In the proof of every free R-module is projective, where do we use being free?

Question

In the proof of every free R-module is projective, where do we use being free? To prove this we define a homomorphism from the basis of F to N(For M->N->0) and extend it to a homomorphism from F to N, Why can't we defe if from the begening , from F?

Answer 1

The very replacement you propose to use in your proof is the definition of freeness. Free means, by definition, there is a one-to-one correspondence between functions from the basis and functions on the object generated by that basis. The fact that we could replace one by the other is the fact that the module is free.

This is often stated as an adjunction. Let $F$ be any set, and $M$ be the free module generated by it, and $N$ any other module. Then

$$\hom_{R\text{-Mod}}(M,N)\cong\hom_\text{Set}(F,\lvert N\rvert)$$

where $\lvert N\rvert$ is the set of elements of $N$. In words, this says there is a one-to-one correspondence between set functions on the basis, and $R$-linear homomorphisms on the free module generated by that basis. The map implementing this correspondence could be described as “extend by linearity”.

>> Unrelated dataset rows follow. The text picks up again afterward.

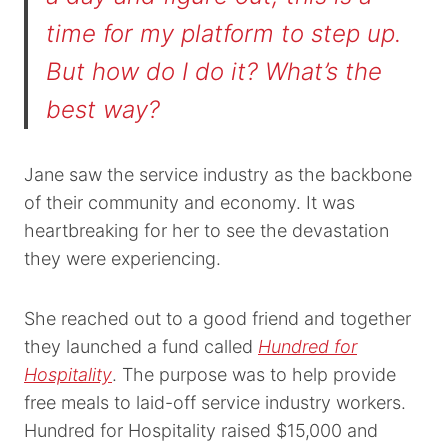
time for my platform to step up.
But how do I do it? What’s the
best way?
Jane saw the service industry as the backbone
of their community and economy. It was
heartbreaking for her to see the devastation
they were experiencing.
She reached out to a good friend and together
they launched a fund called
Hundred for
Hospitality
. The purpose was to help provide
free meals to laid-off service industry workers.
Hundred for Hospitality raised $15,000 and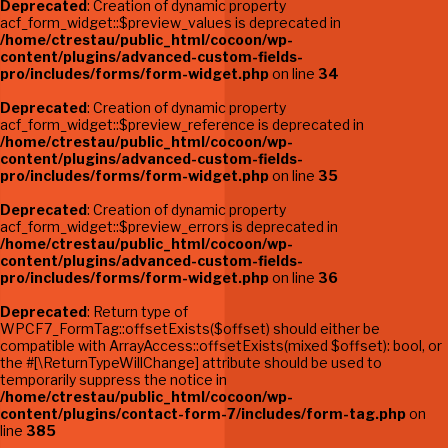
Deprecated
: Creation of dynamic property
acf_form_widget::$preview_values is deprecated in
/home/ctrestau/public_html/cocoon/wp-
content/plugins/advanced-custom-fields-
pro/includes/forms/form-widget.php
on line
34
Deprecated
: Creation of dynamic property
acf_form_widget::$preview_reference is deprecated in
/home/ctrestau/public_html/cocoon/wp-
content/plugins/advanced-custom-fields-
pro/includes/forms/form-widget.php
on line
35
Deprecated
: Creation of dynamic property
acf_form_widget::$preview_errors is deprecated in
/home/ctrestau/public_html/cocoon/wp-
content/plugins/advanced-custom-fields-
pro/includes/forms/form-widget.php
on line
36
Deprecated
: Return type of
WPCF7_FormTag::offsetExists($offset) should either be
compatible with ArrayAccess::offsetExists(mixed $offset): bool, or
the #[\ReturnTypeWillChange] attribute should be used to
temporarily suppress the notice in
/home/ctrestau/public_html/cocoon/wp-
content/plugins/contact-form-7/includes/form-tag.php
on
line
385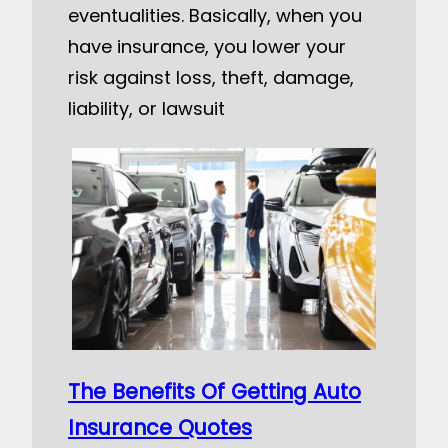
eventualities. Basically, when you
have insurance, you lower your
risk against loss, theft, damage,
liability, or lawsuit
The Benefits Of Getting Auto
Insurance Quotes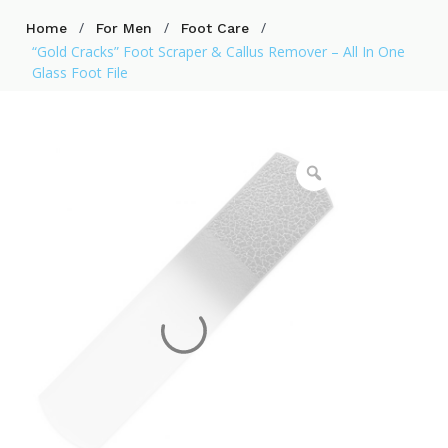
/
/
/
Home
For Men
Foot Care
“Gold Cracks” Foot Scraper & Callus Remover – All In One
Glass Foot File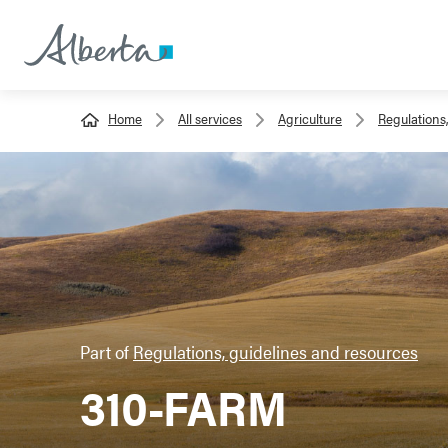
Home
All services
Agriculture
Regulations
Part of
Regulations, guidelines and resources
310-FARM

But perhaps you are familiar with another definition of freeness in a commutative algebra setting: an $R$-module $M$ is free if it is isomorphic to $R^n$ for some $n$ (if $n$ is not finite, we must understand this as $\bigoplus_n R$, rather than $\prod_n R.$) Then I should interpret your question as: how can I see that these two definitions of freeness the same?

On the one hand, $R$-linear morphisms from $R$ to $N$ are in one-to-one correspondence with elements of $N$. And $R$-linear morphisms from $R^n$ are just $n$-tuples of morphisms from $R.$

On the other hand, any free module with basis $F$ is easily seen to be isomorphic to $R^{\lvert F\rvert},$ where $\lvert F\rvert$ is the cardinality of $F$.